Work instructions:
Every line from the one containing "appels in papieren zak" to the end of the records below, written out word for word, is the whole answer.
%%
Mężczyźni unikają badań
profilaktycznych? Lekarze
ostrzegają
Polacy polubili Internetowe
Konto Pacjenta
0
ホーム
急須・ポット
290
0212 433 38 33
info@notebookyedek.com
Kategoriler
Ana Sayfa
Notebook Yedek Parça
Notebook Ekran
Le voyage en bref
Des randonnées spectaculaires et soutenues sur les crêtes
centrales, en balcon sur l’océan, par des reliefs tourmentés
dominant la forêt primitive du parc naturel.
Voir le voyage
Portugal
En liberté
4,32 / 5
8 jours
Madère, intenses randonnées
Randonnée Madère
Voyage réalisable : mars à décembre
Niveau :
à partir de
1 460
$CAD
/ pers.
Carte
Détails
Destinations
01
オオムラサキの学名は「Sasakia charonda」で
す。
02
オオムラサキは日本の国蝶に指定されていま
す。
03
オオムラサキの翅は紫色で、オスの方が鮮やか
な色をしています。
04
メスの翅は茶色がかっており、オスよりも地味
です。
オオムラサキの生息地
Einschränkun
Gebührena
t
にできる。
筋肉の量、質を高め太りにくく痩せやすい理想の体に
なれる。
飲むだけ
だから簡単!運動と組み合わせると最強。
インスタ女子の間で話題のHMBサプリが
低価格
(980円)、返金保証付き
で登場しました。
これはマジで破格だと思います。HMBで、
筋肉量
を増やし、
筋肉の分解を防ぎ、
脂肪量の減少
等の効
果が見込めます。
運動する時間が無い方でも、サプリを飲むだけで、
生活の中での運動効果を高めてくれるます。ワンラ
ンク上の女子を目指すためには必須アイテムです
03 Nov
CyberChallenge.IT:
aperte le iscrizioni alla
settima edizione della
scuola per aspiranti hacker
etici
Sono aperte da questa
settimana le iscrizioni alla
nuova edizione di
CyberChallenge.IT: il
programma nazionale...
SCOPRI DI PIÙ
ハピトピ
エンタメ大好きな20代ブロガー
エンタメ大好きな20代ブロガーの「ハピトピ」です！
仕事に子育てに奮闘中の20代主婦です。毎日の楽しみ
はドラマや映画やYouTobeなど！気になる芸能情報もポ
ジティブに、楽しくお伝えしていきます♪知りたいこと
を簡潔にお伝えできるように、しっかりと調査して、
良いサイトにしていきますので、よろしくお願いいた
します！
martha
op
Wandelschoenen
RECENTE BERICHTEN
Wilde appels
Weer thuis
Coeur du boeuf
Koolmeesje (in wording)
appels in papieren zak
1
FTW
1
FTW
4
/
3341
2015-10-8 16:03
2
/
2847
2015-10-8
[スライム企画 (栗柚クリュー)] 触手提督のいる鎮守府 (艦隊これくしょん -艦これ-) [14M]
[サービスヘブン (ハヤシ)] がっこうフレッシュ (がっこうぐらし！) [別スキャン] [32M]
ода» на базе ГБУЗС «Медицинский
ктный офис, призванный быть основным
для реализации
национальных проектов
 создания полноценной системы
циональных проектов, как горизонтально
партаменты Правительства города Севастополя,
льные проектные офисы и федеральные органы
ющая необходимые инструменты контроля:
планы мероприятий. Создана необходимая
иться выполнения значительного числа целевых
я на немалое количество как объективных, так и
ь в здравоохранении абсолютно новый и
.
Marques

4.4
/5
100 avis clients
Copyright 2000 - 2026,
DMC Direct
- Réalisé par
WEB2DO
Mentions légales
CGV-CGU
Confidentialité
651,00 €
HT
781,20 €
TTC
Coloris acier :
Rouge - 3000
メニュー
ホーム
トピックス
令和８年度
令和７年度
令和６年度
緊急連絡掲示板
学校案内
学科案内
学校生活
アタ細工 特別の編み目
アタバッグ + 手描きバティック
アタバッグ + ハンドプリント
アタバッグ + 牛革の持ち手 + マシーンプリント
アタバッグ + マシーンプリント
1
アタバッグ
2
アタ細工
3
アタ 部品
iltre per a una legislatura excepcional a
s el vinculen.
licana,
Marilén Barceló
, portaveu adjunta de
%%
Response to the task:
appels in papieren zak
1
FTW
1
FTW
4
/
3341
2015-10-8 16:03
2
/
2847
2015-10-8
[スライム企画 (栗柚クリュー)] 触手提督のいる鎮守府 (艦隊これくしょん -艦これ-) [14M]
[サービスヘブン (ハヤシ)] がっこうフレッシュ (がっこうぐらし！) [別スキャン] [32M]
ода» на базе ГБУЗС «Медицинский
ктный офис, призванный быть основным
для реализации
национальных проектов
 создания полноценной системы
циональных проектов, как горизонтально
партаменты Правительства города Севастополя,
льные проектные офисы и федеральные органы
ющая необходимые инструменты контроля:
планы мероприятий. Создана необходимая
иться выполнения значительного числа целевых
я на немалое количество как объективных, так и
ь в здравоохранении абсолютно новый и
.
Marques

4.4
/5
100 avis clients
Copyright 2000 - 2026,
DMC Direct
- Réalisé par
WEB2DO
Mentions légales
CGV-CGU
Confidentialité
651,00 €
HT
781,20 €
TTC
Coloris acier :
Rouge - 3000
メニュー
ホーム
トピックス
令和８年度
令和７年度
令和６年度
緊急連絡掲示板
学校案内
学科案内
学校生活
アタ細工 特別の編み目
アタバッグ + 手描きバティック
アタバッグ + ハンドプリント
アタバッグ + 牛革の持ち手 + マシーンプリント
アタバッグ + マシーンプリント
1
アタバッグ
2
アタ細工
3
アタ 部品
iltre per a una legislatura excepcional a
s el vinculen.
licana,
Marilén Barceló
, portaveu adjunta de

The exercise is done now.